The Alerting Cycle
Ever had an incident where you think “we could have resolved this quicker if we’d have spotted that X was happening”? Automated alerts can help.
When you have an incident, when something goes wrong, obviously you need to fix the service and get it running again. It’s also important to try and establish the root cause to prevent the fault occuring again. There’s a third workstream however, alerting:
Were there any symptoms that we could have detected which could have either enabled us to address the fault before it impacted users, or otherwise helped us to a speedy resolution?
Most IT organisations will have something in place to spot a failure in service -“The website is down” - but there’s also an important place for spotting the symptoms that either led up to or caused the failure. If IT can pick these up in advance the failure may never happen.
Whilst the root cause of this particular incident may have been addressed, similar incidents with similar symptoms could occur in the future, or the root cause fix may be undone or broken unwittingly by a future change. This is where automated alerts come in. The alert could be an email, Instant Message, a log entry in a feed, or even an old-school Pager alert but the right message at the right time can help speed along the incident resolution process.
I see alerting as a cycle of improvement, all tied in with the parent service:
The application or service is happily running until it encounters a fault. At this point usual incident management processes kick in, but alongside (or as part of) those the IT operations team are looking for clues or symptoms which align with the fault. These symptoms can be many things. For example it could be a particular log entry in a syslog feed, it could be a drop in traffic to a web server, an increase in http redirect responses sent to a load balancer, an account expiring, or a vMotion event on the database server….. If the team can spot what is related to the incident but isn’t normal and in someway quantify it, you have a suitable trigger for your alert.
In the following graph (real data gathered from Azure Log Analytics following a real incident) we can see that the background level of this particular metric was around 50-100, and interrogating historic data established that this is the case beyond the timeline of this graph. When the incident occurred we had peaks stretching up to 300. As the symptoms that caused this spike were likely to be tied to the incident under investigation we could use a “Count > 200” as a trigger for a future alert.

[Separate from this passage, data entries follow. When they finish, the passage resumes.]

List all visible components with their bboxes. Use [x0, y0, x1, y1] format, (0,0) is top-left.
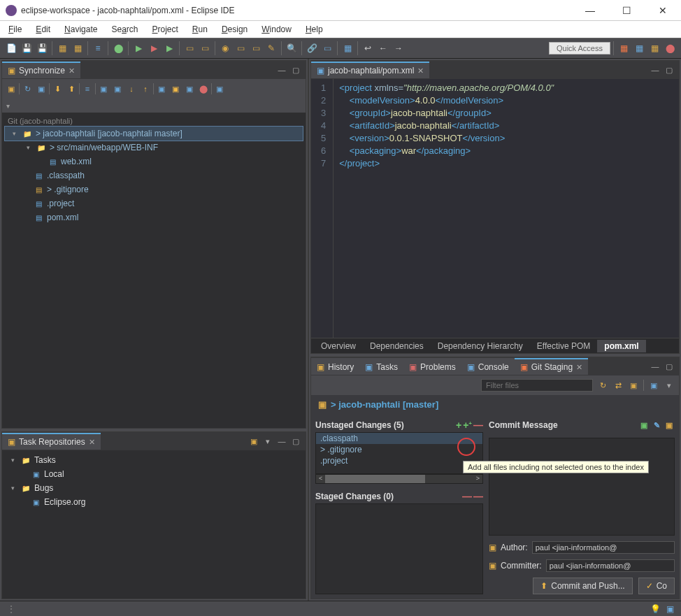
save-all-icon[interactable]: 💾 — [35, 41, 49, 55]
tasks-tab[interactable]: ▣ Tasks — [359, 358, 403, 375]
tab-effective-pom[interactable]: Effective POM — [530, 340, 597, 352]
close-icon[interactable]: ✕ — [69, 66, 75, 76]
sync-pull-icon[interactable]: ⬇ — [51, 83, 64, 95]
menu-window[interactable]: Window — [256, 23, 297, 36]
code-content[interactable]: <project xmlns="http://maven.apache.org/… — [334, 79, 559, 338]
open-type-icon[interactable]: ▭ — [249, 41, 263, 55]
add-selected-icon[interactable]: + — [456, 420, 461, 431]
server-icon[interactable]: ▭ — [182, 41, 196, 55]
commit-push-button[interactable]: ⬆ Commit and Push... — [533, 578, 632, 594]
sync-collapse-icon[interactable]: ▣ — [97, 83, 110, 95]
menu-navigate[interactable]: Navigate — [59, 23, 103, 36]
git-staging-tab[interactable]: ▣ Git Staging ✕ — [515, 358, 588, 375]
sync-up-icon[interactable]: ↑ — [139, 83, 152, 95]
build-icon[interactable]: ▦ — [55, 41, 69, 55]
repo-select-icon[interactable]: ▣ — [628, 380, 639, 391]
tree-file[interactable]: ▤ > .gitignore — [5, 182, 303, 196]
quick-access-field[interactable]: Quick Access — [549, 42, 610, 55]
staged-list[interactable] — [315, 503, 483, 594]
sync-opt-icon[interactable]: ▣ — [213, 83, 226, 95]
tab-dependencies[interactable]: Dependencies — [363, 340, 431, 352]
status-repo-icon[interactable]: ▣ — [666, 604, 674, 614]
sync-mode2-icon[interactable]: ▣ — [169, 83, 182, 95]
forward-icon[interactable]: ← — [376, 41, 390, 55]
arrow-down-icon[interactable]: ▾ — [8, 457, 17, 464]
new-server-icon[interactable]: ▭ — [198, 41, 212, 55]
run-ext-icon[interactable]: ▶ — [147, 41, 161, 55]
coverage-icon[interactable]: ▶ — [162, 41, 176, 55]
menu-run[interactable]: Run — [187, 23, 213, 36]
sync-push-icon[interactable]: ⬆ — [65, 83, 78, 95]
unstage-selected-icon[interactable]: — — [462, 491, 472, 502]
unstaged-list[interactable]: .classpath > .gitignore .project — [315, 432, 483, 474]
status-handle-icon[interactable]: ⋮ — [7, 604, 15, 614]
unstaged-scrollbar[interactable]: < > — [315, 474, 483, 484]
minimize-view-icon[interactable]: — — [650, 361, 661, 372]
tab-dependency-hierarchy[interactable]: Dependency Hierarchy — [431, 340, 530, 352]
add-all-icon[interactable]: ++ — [463, 420, 472, 431]
history-tab[interactable]: ▣ History — [311, 358, 359, 375]
sync-repo-icon[interactable]: ▣ — [5, 83, 17, 95]
perspective-java-icon[interactable]: ▦ — [632, 41, 646, 55]
problems-tab[interactable]: ▣ Problems — [403, 358, 461, 375]
list-icon[interactable]: ≡ — [91, 41, 105, 55]
sync-mode1-icon[interactable]: ▣ — [155, 83, 168, 95]
minimize-view-icon[interactable]: — — [276, 64, 287, 76]
editor-tab[interactable]: ▣ jacob-naphtali/pom.xml ✕ — [311, 62, 429, 78]
tab-overview[interactable]: Overview — [314, 340, 363, 352]
sync-pin-icon[interactable]: ▣ — [35, 83, 48, 95]
close-button[interactable]: ✕ — [650, 2, 675, 19]
back-icon[interactable]: ↩ — [361, 41, 375, 55]
tip-icon[interactable]: 💡 — [650, 604, 661, 614]
compare-icon[interactable]: ⇄ — [612, 380, 624, 391]
commit-message-textarea[interactable] — [489, 438, 675, 536]
commit-button[interactable]: ✓ Co — [638, 578, 675, 594]
wizard-icon[interactable]: ▦ — [71, 41, 85, 55]
author-input[interactable] — [532, 541, 675, 554]
pin-icon[interactable]: ▭ — [320, 41, 334, 55]
sync-down-icon[interactable]: ↓ — [125, 83, 138, 95]
refresh-icon[interactable]: ↻ — [597, 380, 608, 391]
sync-list-icon[interactable]: ≡ — [81, 83, 94, 95]
layout-icon[interactable]: ▣ — [648, 380, 659, 391]
minimize-view-icon[interactable]: — — [276, 436, 287, 447]
maximize-button[interactable]: ☐ — [614, 2, 639, 19]
minimize-button[interactable]: — — [578, 2, 603, 19]
list-item[interactable]: .project — [316, 455, 482, 466]
toggle-icon[interactable]: ▦ — [340, 41, 354, 55]
maximize-view-icon[interactable]: ▢ — [664, 361, 675, 372]
arrow-down-icon[interactable]: ▾ — [23, 144, 33, 151]
new-task-icon[interactable]: ▣ — [248, 436, 259, 447]
maximize-view-icon[interactable]: ▢ — [290, 436, 301, 447]
new-pkg-icon[interactable]: ◉ — [218, 41, 232, 55]
maximize-view-icon[interactable]: ▢ — [664, 64, 675, 76]
list-item[interactable]: .classpath — [316, 433, 482, 444]
perspective-jee-icon[interactable]: ▦ — [647, 41, 661, 55]
chevron-down-icon[interactable]: ▾ — [6, 102, 10, 110]
debug-icon[interactable]: ⬤ — [111, 41, 125, 55]
run-icon[interactable]: ▶ — [131, 41, 145, 55]
sync-stop-icon[interactable]: ⬤ — [197, 83, 210, 95]
tree-file[interactable]: ▤ .project — [5, 196, 303, 210]
amend-icon[interactable]: ▣ — [638, 420, 650, 431]
tab-pom-xml[interactable]: pom.xml — [597, 340, 645, 352]
sync-refresh-icon[interactable]: ↻ — [21, 83, 34, 95]
tree-file[interactable]: ▤ .classpath — [5, 169, 303, 182]
minimize-view-icon[interactable]: — — [650, 64, 661, 76]
open-type-edit-icon[interactable]: ✎ — [264, 41, 278, 55]
sync-expand-icon[interactable]: ▣ — [111, 83, 124, 95]
link-icon[interactable]: 🔗 — [305, 41, 319, 55]
committer-input[interactable] — [546, 559, 675, 572]
filter-files-input[interactable] — [481, 379, 593, 392]
list-item[interactable]: > .gitignore — [316, 444, 482, 455]
synchronize-tab[interactable]: ▣ Synchronize ✕ — [2, 62, 80, 78]
unstage-all-icon[interactable]: — — [473, 491, 483, 502]
menu-design[interactable]: Design — [216, 23, 253, 36]
arrow-down-icon[interactable]: ▾ — [8, 485, 17, 492]
menu-project[interactable]: Project — [146, 23, 183, 36]
menu-help[interactable]: Help — [300, 23, 329, 36]
menu-search[interactable]: Search — [106, 23, 143, 36]
tree-file[interactable]: ▤ web.xml — [5, 155, 303, 169]
close-icon[interactable]: ✕ — [89, 438, 95, 447]
new-class-icon[interactable]: ▭ — [234, 41, 248, 55]
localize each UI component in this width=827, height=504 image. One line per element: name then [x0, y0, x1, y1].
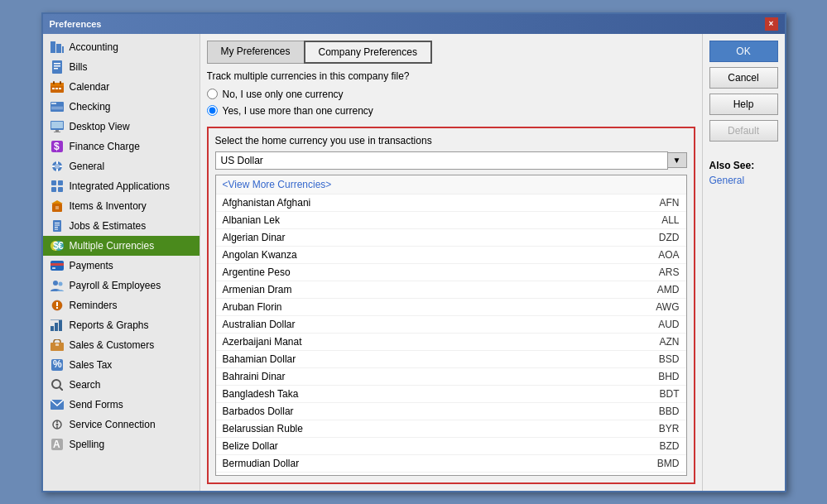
reports-graphs-icon	[50, 319, 65, 332]
default-button[interactable]: Default	[709, 120, 778, 142]
svg-rect-20	[55, 130, 59, 132]
also-see-title: Also See:	[709, 160, 778, 171]
integrated-apps-label: Integrated Applications	[70, 180, 170, 192]
currency-list-item[interactable]: Bahraini DinarBHD	[216, 368, 686, 386]
section-title: Select the home currency you use in tran…	[215, 135, 687, 146]
currency-list-item[interactable]: Barbados DollarBBD	[216, 403, 686, 420]
currency-list-item[interactable]: Armenian DramAMD	[216, 281, 686, 299]
sidebar-item-integrated-apps[interactable]: Integrated Applications	[43, 176, 200, 196]
sidebar-item-reminders[interactable]: Reminders	[43, 295, 200, 315]
currency-name: Belarussian Ruble	[223, 423, 303, 434]
sidebar-item-bills[interactable]: Bills	[43, 57, 200, 77]
preferences-dialog: Preferences × Accounting Bills Ca	[41, 12, 786, 492]
currency-dropdown[interactable]: US Dollar	[215, 151, 668, 170]
currency-code: BZD	[660, 440, 680, 452]
currency-code: BHD	[658, 371, 679, 382]
currency-list-item[interactable]: Algerian DinarDZD	[216, 229, 686, 247]
items-inventory-icon	[50, 199, 65, 213]
accounting-icon	[50, 41, 65, 54]
sidebar-item-finance-charge[interactable]: $ Finance Charge	[43, 137, 200, 156]
svg-rect-52	[56, 302, 58, 306]
currency-list-item[interactable]: Argentine PesoARS	[216, 264, 686, 281]
sidebar-item-desktop-view[interactable]: Desktop View	[43, 117, 200, 137]
svg-rect-6	[54, 68, 58, 70]
also-see-general-link[interactable]: General	[709, 175, 745, 186]
currency-name: Algerian Dinar	[223, 232, 286, 243]
radio-yes[interactable]	[207, 105, 218, 116]
title-bar: Preferences ×	[43, 14, 785, 34]
sidebar-item-multiple-currencies[interactable]: $€ Multiple Currencies	[43, 236, 200, 256]
currency-name: Bahraini Dinar	[223, 371, 286, 382]
svg-rect-41	[55, 228, 58, 229]
svg-rect-54	[50, 326, 54, 331]
currency-code: AFN	[660, 197, 680, 209]
sidebar-item-reports-graphs[interactable]: Reports & Graphs	[43, 315, 200, 335]
currency-name: Bangladesh Taka	[223, 388, 299, 400]
currency-list-item[interactable]: Azerbaijani ManatAZN	[216, 334, 686, 351]
radio-no-label: No, I use only one currency	[223, 89, 344, 100]
radio-no[interactable]	[207, 89, 218, 99]
dropdown-arrow-icon[interactable]: ▼	[668, 152, 687, 168]
currency-list-item[interactable]: Bangladesh TakaBDT	[216, 386, 686, 403]
tab-my-preferences[interactable]: My Preferences	[207, 41, 304, 64]
sidebar-item-send-forms[interactable]: Send Forms	[43, 395, 200, 415]
currency-dropdown-wrapper: US Dollar ▼	[215, 151, 687, 170]
sidebar-item-items-inventory[interactable]: Items & Inventory	[43, 196, 200, 216]
currency-list-item[interactable]: Afghanistan AfghaniAFN	[216, 194, 686, 212]
sidebar-item-calendar[interactable]: Calendar	[43, 77, 200, 97]
ok-button[interactable]: OK	[709, 41, 778, 62]
help-button[interactable]: Help	[709, 94, 778, 115]
svg-line-63	[60, 387, 63, 391]
svg-rect-33	[58, 187, 63, 192]
sidebar-item-payments[interactable]: Payments	[43, 256, 200, 276]
sidebar-item-service-connection[interactable]: Service Connection	[43, 415, 200, 434]
close-button[interactable]: ×	[765, 17, 778, 31]
sidebar-item-sales-customers[interactable]: Sales & Customers	[43, 335, 200, 355]
currency-code: BYR	[659, 423, 680, 434]
cancel-button[interactable]: Cancel	[709, 67, 778, 89]
radio-group: No, I use only one currency Yes, I use m…	[207, 89, 695, 117]
accounting-label: Accounting	[70, 41, 118, 53]
currency-list-item[interactable]: Bermudian DollarBMD	[216, 455, 686, 473]
sidebar-item-sales-tax[interactable]: % Sales Tax	[43, 355, 200, 375]
currency-list-item[interactable]: Aruban FlorinAWG	[216, 299, 686, 316]
sidebar: Accounting Bills Calendar Checking	[43, 34, 200, 491]
currency-name: Argentine Peso	[223, 266, 291, 278]
svg-rect-8	[50, 83, 64, 86]
question-text: Track multiple currencies in this compan…	[207, 70, 695, 82]
bills-label: Bills	[70, 61, 88, 73]
currency-list-item[interactable]: Angolan KwanzaAOA	[216, 247, 686, 264]
reminders-icon	[50, 299, 65, 312]
sidebar-item-general[interactable]: General	[43, 156, 200, 176]
svg-rect-4	[54, 63, 60, 65]
sidebar-item-jobs-estimates[interactable]: Jobs & Estimates	[43, 216, 200, 236]
payments-icon	[50, 259, 65, 272]
currency-name: Belize Dollar	[223, 440, 278, 452]
general-label: General	[70, 161, 105, 172]
currency-list-item[interactable]: Australian DollarAUD	[216, 316, 686, 334]
sidebar-item-payroll-employees[interactable]: Payroll & Employees	[43, 276, 200, 295]
sidebar-item-search[interactable]: Search	[43, 375, 200, 395]
svg-rect-55	[55, 323, 58, 331]
content-area: Track multiple currencies in this compan…	[207, 70, 695, 484]
currency-list-item[interactable]: Albanian LekALL	[216, 212, 686, 229]
svg-rect-39	[55, 224, 60, 225]
sidebar-item-checking[interactable]: Checking	[43, 97, 200, 117]
currency-name: Bermudian Dollar	[223, 458, 300, 469]
currency-list-item[interactable]: Bhutan NgultrumBTN	[216, 473, 686, 475]
sidebar-item-accounting[interactable]: Accounting	[43, 37, 200, 57]
svg-rect-10	[60, 81, 61, 84]
currency-list-container: <View More Currencies> Afghanistan Afgha…	[215, 175, 687, 476]
currency-list-item[interactable]: Belarussian RubleBYR	[216, 420, 686, 438]
view-more-currencies[interactable]: <View More Currencies>	[216, 175, 686, 194]
svg-rect-28	[52, 166, 55, 167]
sales-customers-icon	[50, 338, 65, 352]
currency-name: Afghanistan Afghani	[223, 197, 311, 209]
tab-company-preferences[interactable]: Company Preferences	[304, 41, 432, 64]
currency-name: Aruban Florin	[223, 301, 282, 313]
sidebar-item-spelling[interactable]: A Spelling	[43, 434, 200, 454]
svg-rect-19	[51, 122, 63, 128]
currency-list-item[interactable]: Belize DollarBZD	[216, 438, 686, 455]
svg-rect-36	[55, 206, 59, 209]
currency-list-item[interactable]: Bahamian DollarBSD	[216, 351, 686, 368]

Discovering this trigger answers the first of three important questions:
- What am I looking for?
- Who do I need to tell about it?
- Is there any automation I can trigger?
The second question “Who do I need to tell about it?” is also important. With any monitoring and alerting solution it’s easy to overwhelm a feed, team, or individual with alerts and if someone is receiving too much noise they won’t spot the messages they need to act upon. Equally, sending alerts to an individual or group who won’t be able to act on them is pointless. The recipient is important and so is the message- if the SysAdmin team get an alert saying “HTTP 300 errors are above threshold” that might not produce the preferred result, whereas a message saying “HTTP 300 errors are above threshold on the ServiceDesk application, this has previously indicated an underlying connectivity issue -knowledgebase article #12345” is more likely to lead to a speedy resolution.
With an alert created and going to the correct team, it’s important to make sure that it isn’t forgotten -especially if it doesn’t trigger regularly. One solution here is to use tagging or naming to tie the alert in with the parent service/application. When that service has it’s regular review (you do do those, don’t you ;) ) or is even decommissioned, the connected alert isn’t forgotten about. To put it another way, don’t let the alerts become detatched from the Application lifecyle.
The final question was “Is there any automation I can trigger?”. Getting this bit right is the gold-level achievement for any IT service, if you can spot an incident as it occurs and trigger an automated action that resolves it with no human interaction then you have not only minimised the impact on the users but also potentially freed up your IT team to be able to fix another issue, or improve another service.
So now the alert is created, the service is back in it’s “Run” state at the top of the cycle, and everything is good. But the next week another fault occurs. This is where the cycle continues- in analysing the symptoms again is another alert required, or do we need to modify the current alert? Modification is tied to those three questions above. It might involve changing the criteria (did the alert not trigger because the threshold was too high or the scope was too narrow?) or the recipients (if team X had recieved this alert instead of team Y would this have been resolved quicker or prevented?), or the automation (the automation ran but didn’t fix it in this scenario).
As with all components of an IT system it’s all about continuous improvement. How can we make this “better” in the future?